由于未曾生肓,谭琴打算退休后回家陪“细姑姑”共度晚年。而且她相信这位“细姑姑”一定能像祖母那样长寿。
谭菜表现出与她的年龄极不相符的热情和忙碌,人们观察到这位精明的老女人并不是瞎忙活,她好像在酝酿什么大事。当谭文录老师邀请她到学校为孩子们补习英语时,她调整了自己的日常作习,欣然答应前往授课。不过她完全背离了谭文录老师拟定的教学大纲,擅自给孩子们讲起了人与自然的课题,她说老虎山是我们祖先同父异母的一位兄弟,它一直慷慨地施舍我们温暖的柴火,果腹的食物和安眠的葬身之地。又说兴安村原本就是老虎的家园而兴安人其实是后来的侵略者。同时她还给学生们讲解野生动物的各种神奇智慧,比如蛇在地上爬行时所走的是省力又有效率的正弦函数图形的路线等等。
谭菜的论调引发了孩子们的共鸣,兴安人世代与老虎相伴,关系微妙而不可捉摸,彼此知道大家都是老虎山的子民,都在这里出生、成长、终老,直至融入这方山水。但家长们警觉起来了,他们相互打听:“这个老太婆有那么多的钱和精力,她到底想干什么呢?”
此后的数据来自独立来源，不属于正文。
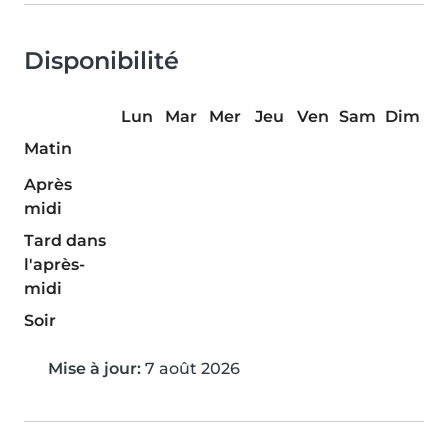
Disponibilité
Lun
Mar
Mer
Jeu
Ven
Sam
Dim
Matin
Après
midi
Tard dans
l'après-
midi
Soir
Mise à jour:
7 août 2026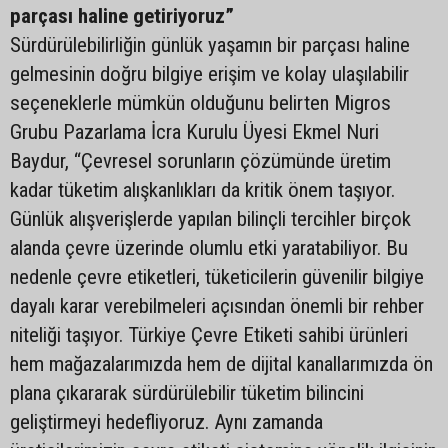
parçası haline getiriyoruz”
Sürdürülebilirliğin günlük yaşamın bir parçası haline
gelmesinin doğru bilgiye erişim ve kolay ulaşılabilir
seçeneklerle mümkün olduğunu belirten Migros
Grubu Pazarlama İcra Kurulu Üyesi Ekmel Nuri
Baydur, “Çevresel sorunların çözümünde üretim
kadar tüketim alışkanlıkları da kritik önem taşıyor.
Günlük alışverişlerde yapılan bilinçli tercihler birçok
alanda çevre üzerinde olumlu etki yaratabiliyor. Bu
nedenle çevre etiketleri, tüketicilerin güvenilir bilgiye
dayalı karar verebilmeleri açısından önemli bir rehber
niteliği taşıyor. Türkiye Çevre Etiketi sahibi ürünleri
hem mağazalarımızda hem de dijital kanallarımızda ön
plana çıkararak sürdürülebilir tüketim bilincini
geliştirmeyi hedefliyoruz. Aynı zamanda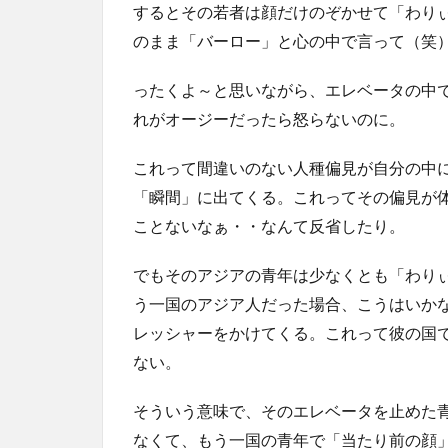
するとその若者は顔だけのぞかせて「わり
のまま「バーロー」と心の中で言って（笑
ったくよ～と思いながら、エレベータの中
れがオージーだったら怒らないのに。
これって間違いのない人種偏見が自分の中
「瞬間」に出てくる。これってその偏見が
ことないなぁ・・なんて反省したり。
でもそのアジアの青年は少なくとも「わり
う一国のアジア人だった場合、こうはいか
レッシャーをかけてくる。これって彼の国
ない。
そういう意味で、そのエレベータを止めた
なくて、もう一国の青年で「当たり前の顔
那段时间,谭菜自掏腰包组织人手在兴安村周边的各个山坳间开辟道路,清除历史遗留的陷阱和套索,还预先为科考人员和探险者整理了露营地。他们努力搜寻了好几个月但没能发现谭菜希望得到的有关华南虎的活体标本或影像资料,只是捡到了一些华南虎的粪便和毛发,还见到了一些新鲜的老虎脚印,并制作了石膏脚印模。这些弥足珍贵的信息坚定了谭菜申建老虎山自然保护区的决心,虽然长寿的老人说已有四十年没听到虎啸了。
谭菜重新与在纽约认识的一些国际环保组织的朋友取得了联系,希望获得舆论和技术支持。她会同当地林业部门撰写了一沓沓行文规范的申报材料,并附上相关的物证逐级上报。人们见她风风火火地跑省城、上北京,还以为她去谭琴家走亲戚,没料到她正在为保护濒临灭绝的华南虎四处奔走。她在谭吉先生的书房中搜集了一批价值不菲的书画和古董顺道带到北京进行匿名拍卖,筹到了一大笔款项。随后,她把那笔钱连同自己的毕生积蓄凑一起设立了老虎山自然保护基金会,由谭斌挂名监管及运作。
谭菜常常造访黄洞仙,跟性格内向的谭斌没完没了地谈论华南虎的命运和兴安村的前途。他俩极度忧心华南虎将从老虎山消失,像龙一样转身进入艺术的殿堂,最终化作呈堂证供的图腾。这种近似摆龙门阵的讨论往往因双方观点的高度雷同引发了不尽人意的遗憾而收场,因为两人都据此猜疑是亲情挤兑了交流的诚意。但谭斌宽广的眼界和丰厚的人文素养使谭菜坚信有理由要说服这位入世意愿并不强烈的晚辈去承担更多的社会责任。她多次暗示像他这种有天赋异禀的谭氏子弟最应该回到兴安村并住进谭吉先生的书房。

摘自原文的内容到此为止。